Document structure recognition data

____

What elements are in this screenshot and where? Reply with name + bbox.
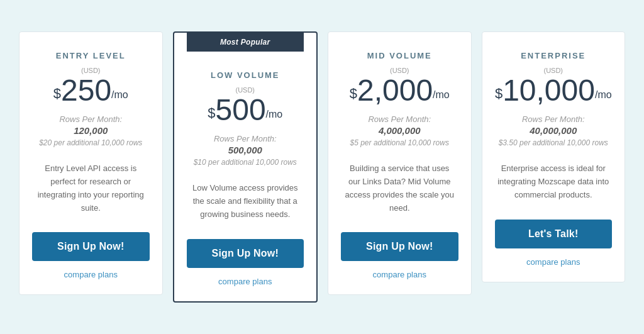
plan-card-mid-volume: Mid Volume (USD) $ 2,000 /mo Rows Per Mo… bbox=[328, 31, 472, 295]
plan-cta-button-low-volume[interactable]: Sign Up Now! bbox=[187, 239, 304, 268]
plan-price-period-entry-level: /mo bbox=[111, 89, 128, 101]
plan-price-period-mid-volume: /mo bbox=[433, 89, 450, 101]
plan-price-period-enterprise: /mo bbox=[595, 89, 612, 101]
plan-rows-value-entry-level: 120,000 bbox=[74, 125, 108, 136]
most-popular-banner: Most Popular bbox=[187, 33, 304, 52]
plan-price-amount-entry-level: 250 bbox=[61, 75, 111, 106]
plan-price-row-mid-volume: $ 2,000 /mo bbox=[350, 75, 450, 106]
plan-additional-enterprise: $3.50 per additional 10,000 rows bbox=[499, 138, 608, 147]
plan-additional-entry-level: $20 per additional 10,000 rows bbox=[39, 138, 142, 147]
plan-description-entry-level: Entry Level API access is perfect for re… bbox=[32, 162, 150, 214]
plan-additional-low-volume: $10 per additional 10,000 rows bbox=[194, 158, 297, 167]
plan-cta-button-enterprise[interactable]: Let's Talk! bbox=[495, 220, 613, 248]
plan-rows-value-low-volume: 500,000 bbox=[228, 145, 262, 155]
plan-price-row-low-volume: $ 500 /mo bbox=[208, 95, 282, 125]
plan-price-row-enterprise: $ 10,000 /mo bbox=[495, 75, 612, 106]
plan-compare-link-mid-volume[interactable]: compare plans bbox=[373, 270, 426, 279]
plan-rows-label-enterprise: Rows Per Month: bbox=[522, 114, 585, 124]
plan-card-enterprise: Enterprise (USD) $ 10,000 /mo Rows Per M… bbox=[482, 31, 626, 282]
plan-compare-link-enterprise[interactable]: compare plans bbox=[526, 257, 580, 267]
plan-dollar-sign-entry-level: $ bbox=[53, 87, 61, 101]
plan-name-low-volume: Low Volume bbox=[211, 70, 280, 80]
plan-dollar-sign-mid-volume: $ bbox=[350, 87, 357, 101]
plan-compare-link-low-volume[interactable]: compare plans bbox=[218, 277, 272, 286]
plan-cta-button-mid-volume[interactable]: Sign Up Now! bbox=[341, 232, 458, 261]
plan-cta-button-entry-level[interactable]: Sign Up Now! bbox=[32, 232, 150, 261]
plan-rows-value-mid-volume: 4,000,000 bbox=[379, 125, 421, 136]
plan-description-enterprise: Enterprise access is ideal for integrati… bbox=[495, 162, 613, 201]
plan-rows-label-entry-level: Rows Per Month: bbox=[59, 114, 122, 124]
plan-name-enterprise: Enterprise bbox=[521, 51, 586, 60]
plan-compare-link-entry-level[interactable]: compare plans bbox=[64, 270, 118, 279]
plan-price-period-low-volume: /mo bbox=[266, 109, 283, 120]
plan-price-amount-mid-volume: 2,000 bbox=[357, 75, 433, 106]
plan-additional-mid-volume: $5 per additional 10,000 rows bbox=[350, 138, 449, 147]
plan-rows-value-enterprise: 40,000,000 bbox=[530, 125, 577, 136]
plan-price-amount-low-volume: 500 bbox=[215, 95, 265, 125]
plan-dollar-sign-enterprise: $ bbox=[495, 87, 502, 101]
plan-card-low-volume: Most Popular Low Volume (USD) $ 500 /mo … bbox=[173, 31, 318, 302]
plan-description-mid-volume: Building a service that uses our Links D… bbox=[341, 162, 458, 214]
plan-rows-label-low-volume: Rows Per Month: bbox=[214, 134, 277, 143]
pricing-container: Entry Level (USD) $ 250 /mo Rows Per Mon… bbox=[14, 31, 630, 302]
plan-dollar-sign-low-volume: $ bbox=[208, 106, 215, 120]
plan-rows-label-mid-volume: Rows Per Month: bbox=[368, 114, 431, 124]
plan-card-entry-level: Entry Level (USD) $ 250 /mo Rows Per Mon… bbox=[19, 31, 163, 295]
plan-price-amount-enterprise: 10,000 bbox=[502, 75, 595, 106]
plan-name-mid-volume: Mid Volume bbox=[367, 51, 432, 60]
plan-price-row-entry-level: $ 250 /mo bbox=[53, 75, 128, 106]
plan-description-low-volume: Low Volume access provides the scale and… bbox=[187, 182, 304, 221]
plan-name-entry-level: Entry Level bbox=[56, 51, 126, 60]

____

#### Your goal
An answer is complete only when it holds every line above containing the string "Most".

#### Result for this exercise
most-popular-banner: Most Popular bbox=[187, 33, 304, 52]
plan-card-low-volume: Most Popular Low Volume (USD) $ 500 /mo … bbox=[173, 31, 318, 302]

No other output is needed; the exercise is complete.